University of California, San Francisco, San Francisco, CA 94158, USA.
Neuro Oncol. 2012 Mar;14(3):315-25. doi: 10.1093/neuonc/nor209. Epub 2011 Dec 12.
The phosphatidylinositol-3-kinase/Akt/mammalian target of rapamycin (PI3K/Akt/mTOR) signaling pathway is activated in more than88% of glioblastomas (GBM). New drugs targeting this pathway are currently in clinical trials. However, noninvasive assessment of treatment response remains challenging. By using magnetic resonance spectroscopy (MRS), PI3K/Akt/mTOR pathway inhibition was monitored in 3 GBM cell lines (GS-2, GBM8, and GBM6; each with a distinct pathway activating mutation) through the measurement of 2 mechanistically linked MR biomarkers: phosphocholine (PC) and hyperpolarized lactate.(31)P MRS studies showed that treatment with the PI3K inhibitor LY294002 induced significant decreases in PC to 34 %± 9% of control in GS-2 cells, 48% ± 5% in GBM8, and 45% ± 4% in GBM6. The mTOR inhibitor everolimus also induced a significant decrease in PC to 62% ± 14%, 57% ± 1%, and 58% ± 1% in GS-2, GBM8, and GBM6 cells, respectively. Using hyperpolarized (13)C MRS, we demonstrated that hyperpolarized lactate levels were significantly decreased following PI3K/Akt/mTOR pathway inhibition in all 3 cell lines to 51% ± 10%, 62% ± 3%, and 58% ± 2% of control with LY294002 and 72% ± 3%, 61% ± 2%, and 66% ± 3% of control with everolimus in GS-2, GBM8, and GBM6 cells, respectively. These effects were mediated by decreases in the activity and expression of choline kinase α and lactate dehydrogenase, which respectively control PC and lactate production downstream of HIF-1. Treatment with the DNA damaging agent temozolomide did not have an effect on either biomarker in any cell line. This study highlights the potential of PC and hyperpolarized lactate as noninvasive MR biomarkers of response to targeted inhibitors in GBM.
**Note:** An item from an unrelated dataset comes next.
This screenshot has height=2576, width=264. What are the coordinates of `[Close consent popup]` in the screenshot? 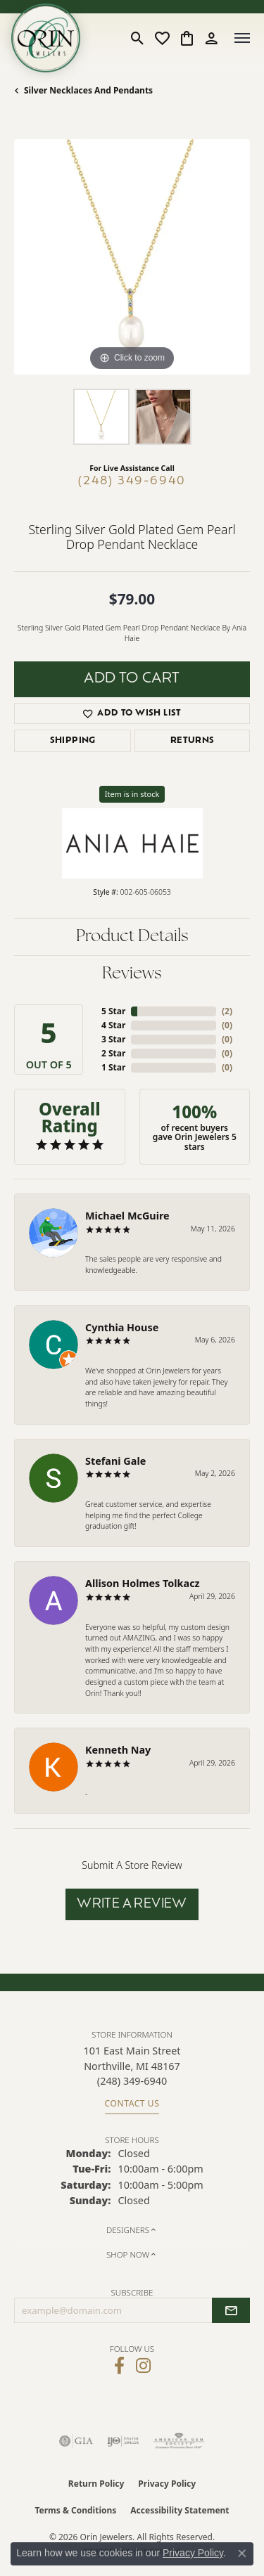 It's located at (242, 2553).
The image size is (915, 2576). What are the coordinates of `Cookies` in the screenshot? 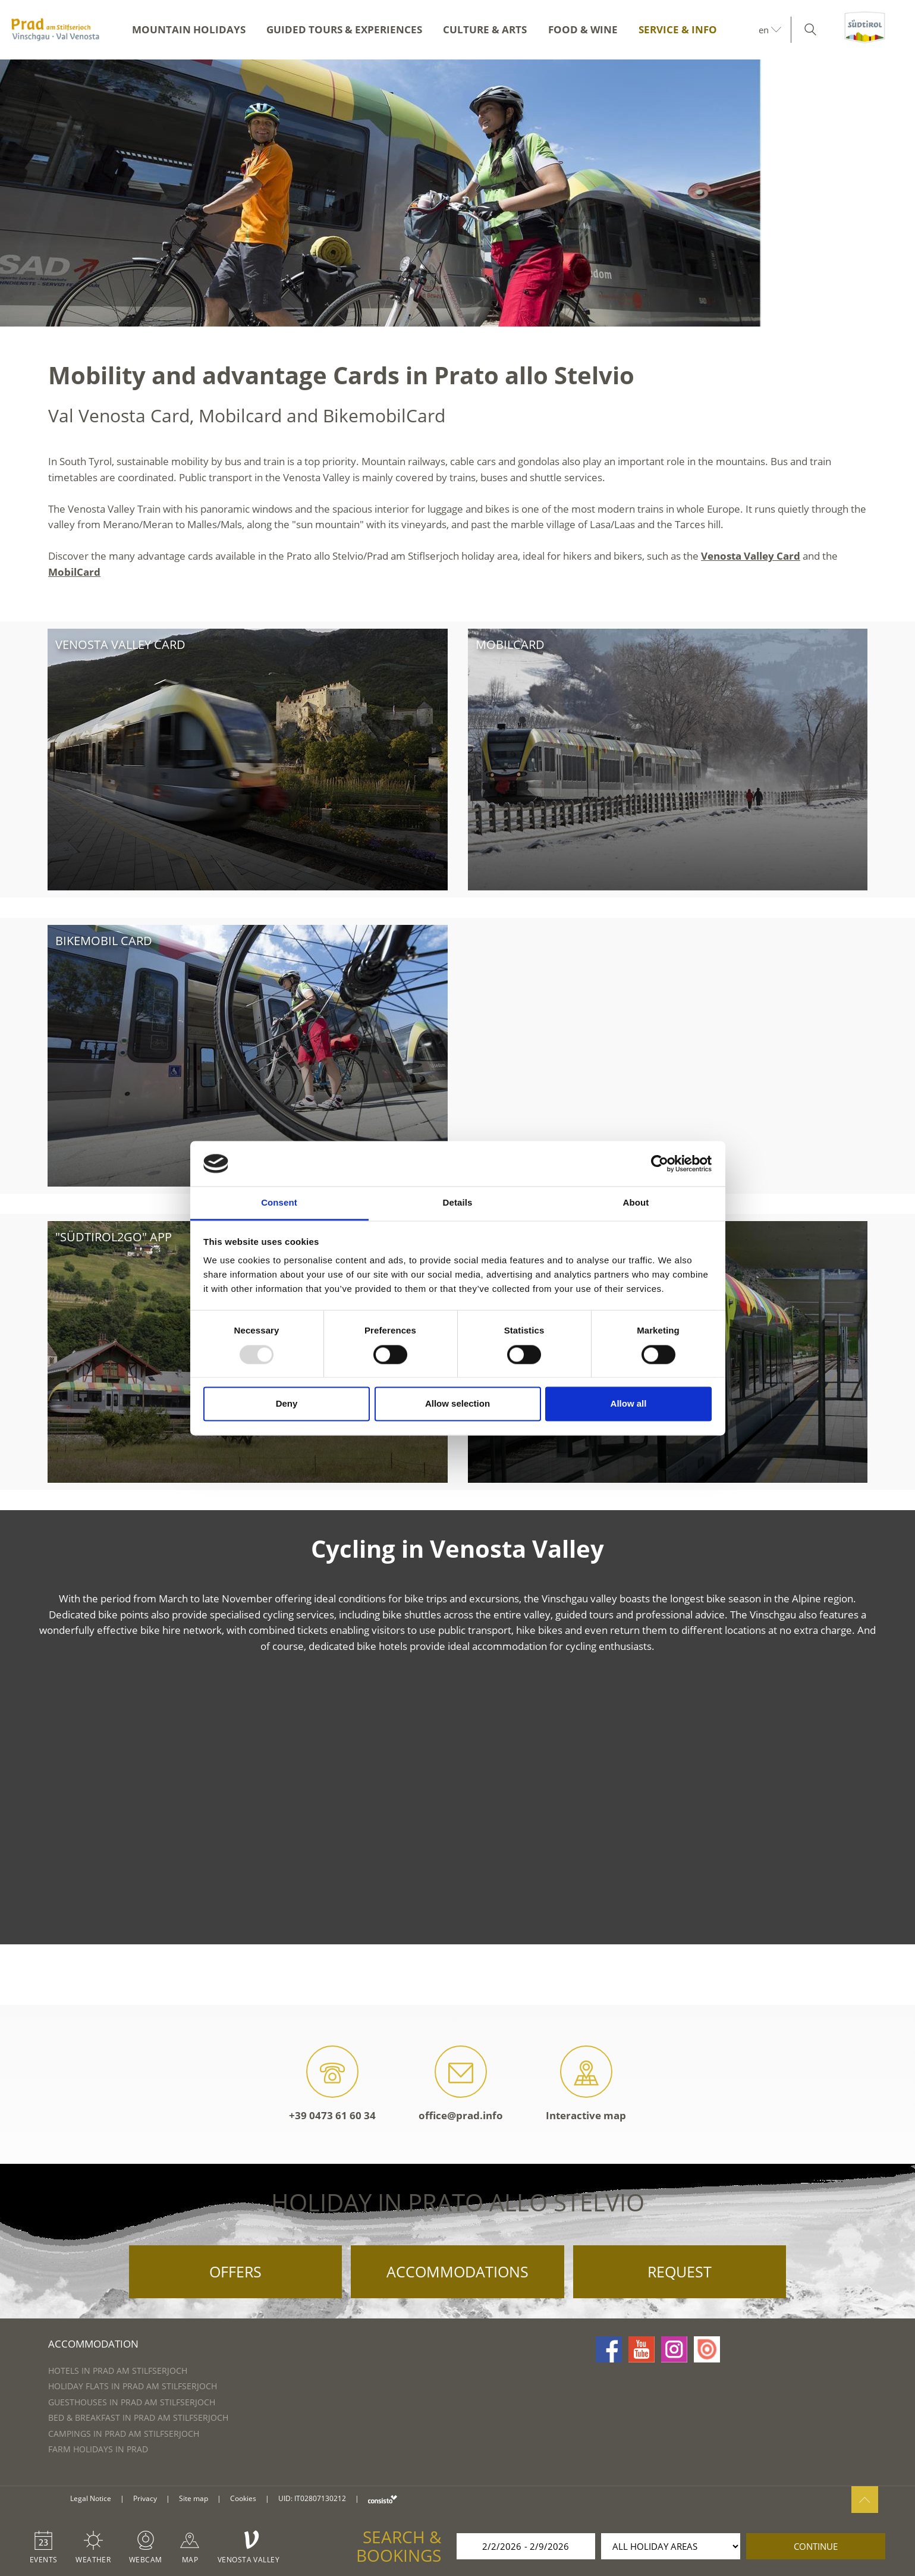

磷脂酰肌醇-3-激酶/蛋白激酶 B/哺乳动物雷帕霉素靶蛋白(PI3K/Akt/mTOR)信号通路在超过 88%的胶质母细胞瘤(GBM)中被激活。目前,有针对该通路的新药正在临床试验中。然而,治疗反应的无创评估仍然具有挑战性。通过磁共振波谱(MRS),通过测量 2 种具有机制联系的 MR 生物标志物:磷酸胆碱(PC)和极化乳酸,可以监测 3 种 GBM 细胞系(GS-2、GBM8 和 GBM6;每个细胞系都有独特的通路激活突变)中的 PI3K/Akt/mTOR 通路抑制作用。(31)P MRS 研究表明,PI3K 抑制剂 LY294002 治疗可使 GS-2 细胞中的 PC 显著降低至对照的 34%±9%,GBM8 中为 48%±5%,GBM6 中为 45%±4%。mTOR 抑制剂依维莫司也可使 GS-2、GBM8 和 GBM6 细胞中的 PC 分别显著降低至 62%±14%、57%±1%和 58%±1%。使用极化(13)C MRS,我们证明在所有 3 种细胞系中,PI3K/Akt/mTOR 通路抑制后,极化乳酸水平均显著降低,分别为 LY294002 治疗的对照的 51%±10%、62%±3%和 58%±2%,以及依维莫司治疗的对照的 72%±3%、61%±2%和 66%±3%。这些作用是通过降低胆碱激酶 α 和乳酸脱氢酶的活性和表达介导的,它们分别控制 HIF-1 下游的 PC 和乳酸的产生。DNA 损伤剂替莫唑胺治疗对任何细胞系中的任何一种生物标志物均无影响。本研究强调了 PC 和极化乳酸作为胶质母细胞瘤靶向抑制剂治疗反应的无创性 MR 生物标志物的潜力。